Monday, December 24, 2018

How This Postmodern Thing is Going So Far


For over 57 years, I managed to avoid learning enough about postmodernism to have any idea what it was. (Would it have been possible for me to remain ignorant about it for so long if I had lived in Paris? That's a non-rhetorical question. I have no idea to what extent postmodernism precepts might be a "part of the air" in Paris. I don't know whether it would be as difficult to live in Paris and not know what postmodernism is as it is to live in the US and not know the rules of baseball.) I heard mostly negative remarks about it and mostly accepted those remarks. Then, just a few months ago, I heard about Jordan Peterson for the first time, because Peterson was annoying some of my friends. Some negative remarks he made about postmodernism caught my attention because they sounded so absurd. So, for the very first time ever, I looked for postmodernists and what they themselves said about what postmodernism was. Very soon, I had my hands on a copy of Derrida's Of Grammatology. I devoured that magnificent book, and exclaimed,

"I'm a postmodernist!"

Unfortunately, however, the remarks I heard about postmodernism, apart from those made by actual postmodernists, continued to be the sort of negative remarks I had heard all my life, and had little or nothing to do with what postmodernists actually said. Although I'd started to call myself a postmodernist, I am not against technology, or against reality, or against authorship. Neither are Derrida, Foucault, Lyotard, Baudrillard...

I am against patriarchy, colonialism, over-simplification, racism, sexism. Far from being opposed to technology or science or reality, since this cataclysm which has resulted in my identifying as postmodern, I have greatly intensified my study of advanced mathematics, electromagnetism, industrial manufacture, quantum theory and other STEM subjects.

As far as being "against authorship" -- what could that possibly mean, for an author, such as myself, to be "against authorship"? I suppose that this particular misunderstanding of postmodernism comes from the incomprehension of the very basic postmodern insight that the effect of any piece of writing depends just as much upon its readers as upon that which was actually written.

Perhaps this last insight can help me somewhat when I see people claiming all sports of nonsense about an entire group of people, the postmodernists: just as any author cannot control how his readers will understand or misunderstand what he or she writes, so postmodernists cannot control what people will say or write about us. All we can do is persevere in our own efforts. Perhaps if, now and then, we notice that someone actually understands something we've said, we can recognize that recognition. That might be better than trying to chase down the endless nonsensical things said about us, like a man trying to chase down a swarm of bees because one of them has bitten him.

Perhaps I should be hesitant to apply the label of postmodernist to myself so soon after having begun to study postmodernist literature.

Perhaps it would be good for me to keep in mind how seldom those who are considered the major figures of postmodernist literature actually referred to themselves as postmodernists. Perhaps it would be better for me to say that I've read some Derrida and found him to be profoundly delightful and not at all incomprehensible (perhaps because I share many of his interests). I haven't really had a comparable experience yet with any of the other postmodernists (as they are known by others, and much more rarely to themselves).
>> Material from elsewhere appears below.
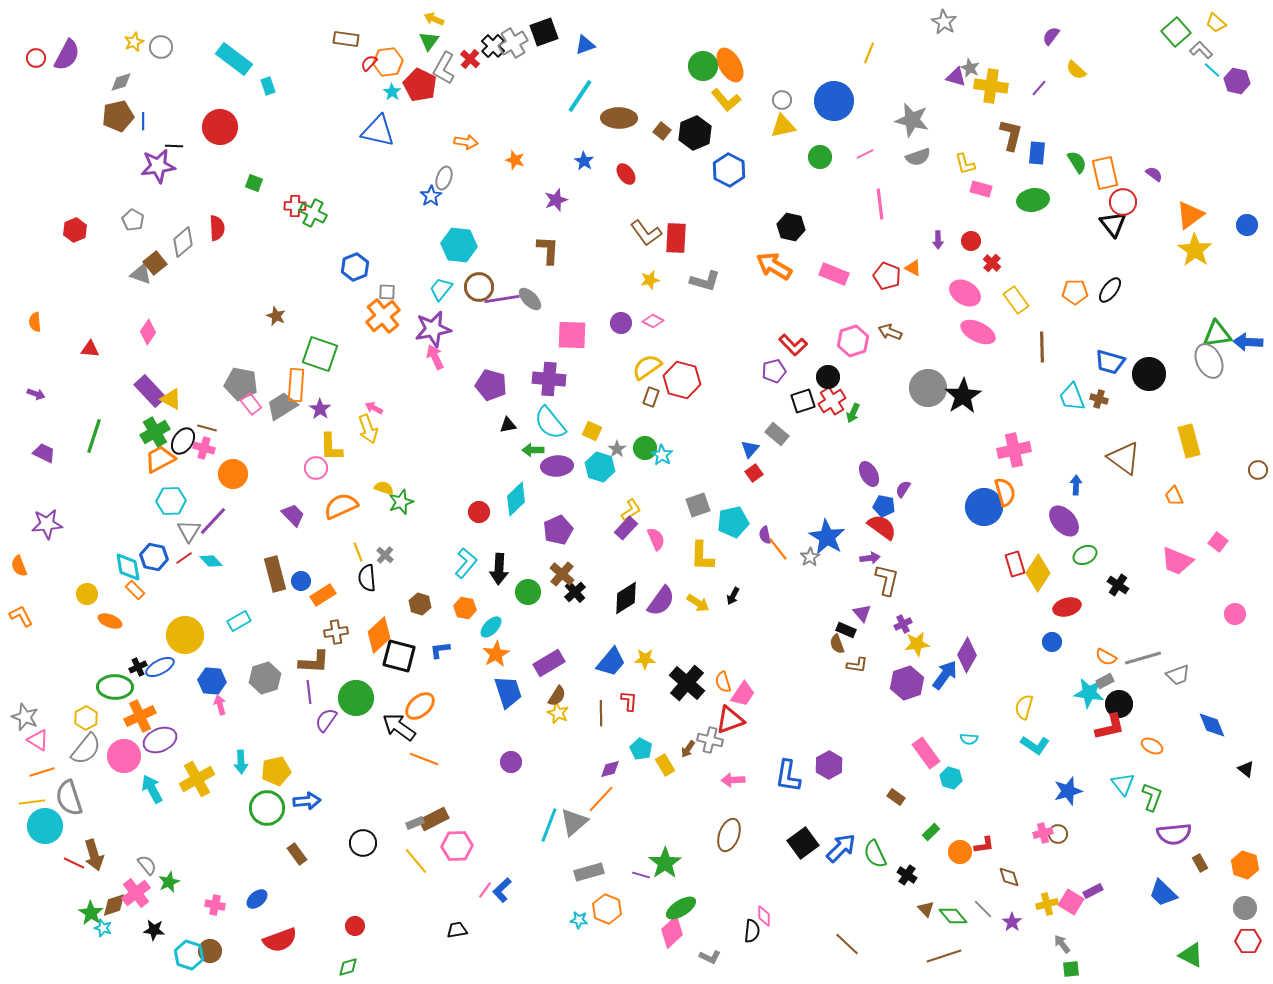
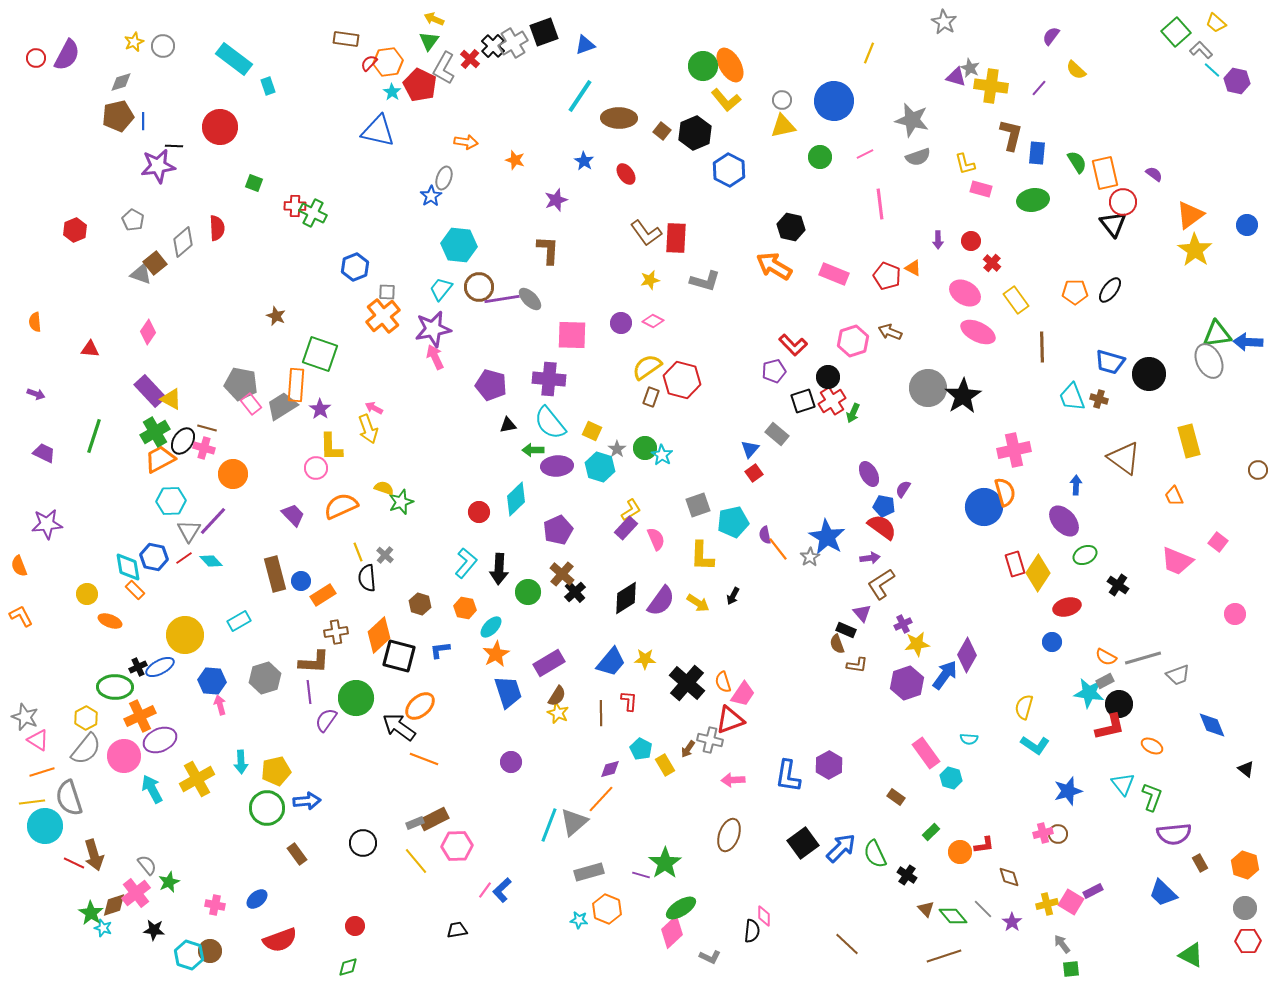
gray circle at (161, 47): moved 2 px right, 1 px up
brown L-shape at (887, 580): moved 6 px left, 4 px down; rotated 136 degrees counterclockwise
I think it makes sense to keep the postmodernist label for now, a couple of months after having so hastily adopted it. Although I have so far only read one postmodernist with great enthusiasm, I have a great deal in common with most of those in the group: a lack of recognition of anything I can call absolute truth; as I mentioned above, an opposition to patriarchy, colonialism, over-simplification, racism, sexism; the realization that relativity occurs not only in physics but also in ethics; a suspicion of claims of having found "the answer," whether those claims have been made in the name of Buddhism, Christianity, Marxism or what have you; a particular concern for the environment -- those sorts of things.

And if eventually the nonsensical definitions of postmodernism by people claiming to be its adherents, its opponents or its more or less sympathetic observers -- all three can be quite annoying -- prove to be to much, then I can reject the postmodernist label -- and I will have that, too, in common with many of the great postmodernists.

Saturday, December 22, 2018

Fake Albert Einstein Quotes


Albert Einstein never said any of this shit:

"Success is a lousy teacher."

“Don't let yesterday take up too much of today.”

“Change your thoughts and you change your world.”

“Courage is what it takes to stand up and speak; courage is also what it takes to sit down and listen.”

“In the end, you’re measured not by how much you undertake but by what you finally accomplish.”

"Hard work never brings fatigue. It brings satisfaction."

“Talent is what God gives us, Skill is what we give back to Him.”

"Go as far as you can see; when you get there, you'll be able to see further."

"The more I want to get something done the less I call it work."

“All growth depends upon activity. There is no development physically or intellectually without effort, and effort means work.”

"Success only comes to those who dare to attempt."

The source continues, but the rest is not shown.